One common method for printing images on a receiver member is referred to as electrography. In a particular implementation of this method, known as electrophotography, an electrostatic image is formed on a dielectric member by uniformly charging the dielectric member and then discharging selected areas of the uniform charge to yield an image-wise electrostatic charge pattern. Such discharge is typically accomplished by exposing the uniformly charged dielectric member to actinic radiation provided by selectively activating particular light sources in an LED array or a laser device directed at the dielectric member. After the image-wise charge pattern is formed, the pigmented (or in some instances, non-pigmented) toner particles are given a charge, substantially opposite the charge pattern on the dielectric member and brought into the vicinity of the dielectric member so as to be attracted to the image-wise charge pattern to develop such pattern into a visible image.

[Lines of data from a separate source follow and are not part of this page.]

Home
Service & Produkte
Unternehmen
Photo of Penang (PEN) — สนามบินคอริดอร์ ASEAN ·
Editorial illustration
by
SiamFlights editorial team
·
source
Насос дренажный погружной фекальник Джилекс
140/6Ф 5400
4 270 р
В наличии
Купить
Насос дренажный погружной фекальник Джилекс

Thereafter, a suitable receiver member, sometimes simply referred to as a receiver, (e.g., a cut sheet of plain bond paper) or an intermediate transfer member, sometimes simply referred to as an intermediate, (e.g. a compliant or non-compliant roller or web) is brought into juxtaposition with the marking particle developed image-wise charge pattern on the dielectric member. A suitable electric field is applied to transfer the marking particles to the receiver member in the image-wise pattern to form the desired print image on the receiver or intermediate transfer member. In the case of an intermediate transfer member, a secondary transfer step is performed whereby a second suitable electric field is applied to transfer the marking particles from the intermediate receiver member to the receiver member. The receiver member is then removed from its operative association with the dielectric member and the marking particle print image is permanently fixed to the receiver member typically using heat, and/or pressure. Multiple layers or marking materials can be overlaid on one receiver, for example layers of different color particles can be overlaid on one receiver member to form a multi-color print image on the receiver member after fixing.

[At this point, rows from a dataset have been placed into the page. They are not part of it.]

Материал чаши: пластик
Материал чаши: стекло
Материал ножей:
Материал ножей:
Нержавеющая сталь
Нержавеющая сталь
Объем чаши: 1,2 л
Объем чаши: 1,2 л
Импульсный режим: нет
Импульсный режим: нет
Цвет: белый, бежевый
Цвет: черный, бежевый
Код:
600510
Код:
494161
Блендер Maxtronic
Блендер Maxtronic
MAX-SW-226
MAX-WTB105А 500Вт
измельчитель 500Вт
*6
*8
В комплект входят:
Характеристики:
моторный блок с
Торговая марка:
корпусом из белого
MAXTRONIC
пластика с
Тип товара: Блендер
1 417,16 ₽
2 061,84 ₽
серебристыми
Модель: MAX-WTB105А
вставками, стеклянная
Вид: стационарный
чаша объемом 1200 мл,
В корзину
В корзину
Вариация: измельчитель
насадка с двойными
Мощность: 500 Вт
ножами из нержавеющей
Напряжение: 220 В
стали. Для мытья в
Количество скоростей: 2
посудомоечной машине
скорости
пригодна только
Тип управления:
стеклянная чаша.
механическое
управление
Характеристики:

In order to print the images with raised areas, such as text and graphics, for a tactile effect, such as printing using a larger toner particle to increase the height of the printed image, it is necessary to adjust the fusing and printing parameters that are related to the properties of the raised print to enhance the print quality and meet customer expectations. For example, the resulting increase in toner mass requires higher fusing temperatures and/or pressures to properly fix the image to the print media. A fusing system that can achieve higher fusing setpoints inevitably costs more and utilizes more energy. This invention enables printing of raised images on high speed EP devices and also enables printing raised images on low cost equipment with low energy requirements.